Saying that 2018 is the year of Indian American women in news won’t be wrong. Since the onset of 2018, most of the NRI news space has been teeming with headlines about the achievements of Indian American women and teen girls.
From ‘Girls Who Code’ founder Reshma Saujani who Forbes named among 5 fearless females to follow in 2018 to 14-year-old Shreya Ramachandran who has been named one of ‘Young Heroes’ for the 2018 Gloria Barron Prize to 13-year-old Divya Katyal who won the Congressional App Challenge for her app to help the homeless population of America to Sunita Williams who has been selected for NASA’s first human spaceflight mission on a commercial crew spacecraft, Indian American women are riding the waves of success and fame towards infinity.
The latest Indian American female figure in the spotlight of global media is Harvard Professor Gita Gopinath, a most outstanding economist. She has been appointed the first woman Chief Economist of the Washington-based International Monetary Fund (IMF). She has also been designated as director of IMF’s research department. Notably, she is the second Indian to have been named IMF’s Chief Economist, after former RBI governor Raghuram Rajan.
It was Indian American Gita Gopinath who said in an interview with The Print Editor-in-Chief that macro economists like her would not suggest demonetization to any developing nation. She was a vocal critic of Prime Minister Narendra Modi’s demonetization move in 2016, but found implementation of the Goods and Services Tax (GST) a ‘real reform’ for Indian economy.
Currently serving as the Economic Advisor to the Chief Minister of Kerala and the Professor of Economics at Harvard University, the new IMF Chief Economist Gita Gopinath belongs to Mysore in Karnataka by birth and ancestrally hails from Kannur in Kerala.
The 1991 economic crisis in India piqued her interest in studying economics and international finance. She studied BA in economics at Lady Shri Ram College for Women in Delhi and pursued MA in the same discipline at Delhi School of Economics among the most prestigious institutions in India. Then, she did masters in economics at the University of Washington in 1996 and received doctorate (PhD) from Princeton University in 2001.

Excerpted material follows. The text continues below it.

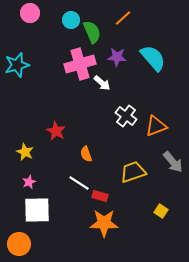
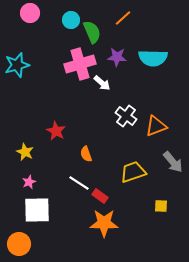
cyan semicircle: rotated 132 degrees clockwise
red rectangle: rotated 21 degrees clockwise
yellow square: moved 5 px up; rotated 32 degrees counterclockwise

On completion of PhD, IMF Chief Economist Gita Gopinath took up teaching as an assistant professor at the University of Chicago’s Graduate School of Business. In 2005, she moved on to Harvard University as a professor of economics. In 2015, she became the John Zwaanstra Professor of International Studies at Harvard University; a prestigious designation which is awarded to brilliant scholars in pedagogy.
Named one of the ‘Top 25 Economists under 45’ in 2014 by the International Monetary Fund, Gita Gopinath holds several editorial positions at an international level. She is co-editor of the American Economic Review, co-editor of the current Handbook of International Economics and managing editor of the Review of Economic Studies. Gita is a published author on such topics as monetary policy, debt, exchange rates, global trade and investment, international financial crisis, and emerging markets.
Named ‘Young Global Leader’ by the World Economic Forum in 2011, IMF Chief Economist Gita Gopinath was in the Eminent Persons Advisory Group on G20 Matters for Indian Government’s ministry of finance. She also serves as a member on the economic advisory board of the Federal Reserve Bank of New York and a visiting scholar at the Federal Reserve Bank of Boston. She is also co-director of the International Finance and Macroeconomics program at the National Bureau of Economic Research.
A fellow of the American Academy of Arts and Sciences, Gita Gopinath is being looked upon as a harbinger of greater reforms in global economy for her unmatched expertise in macroeconomics and extensive experience in international finance.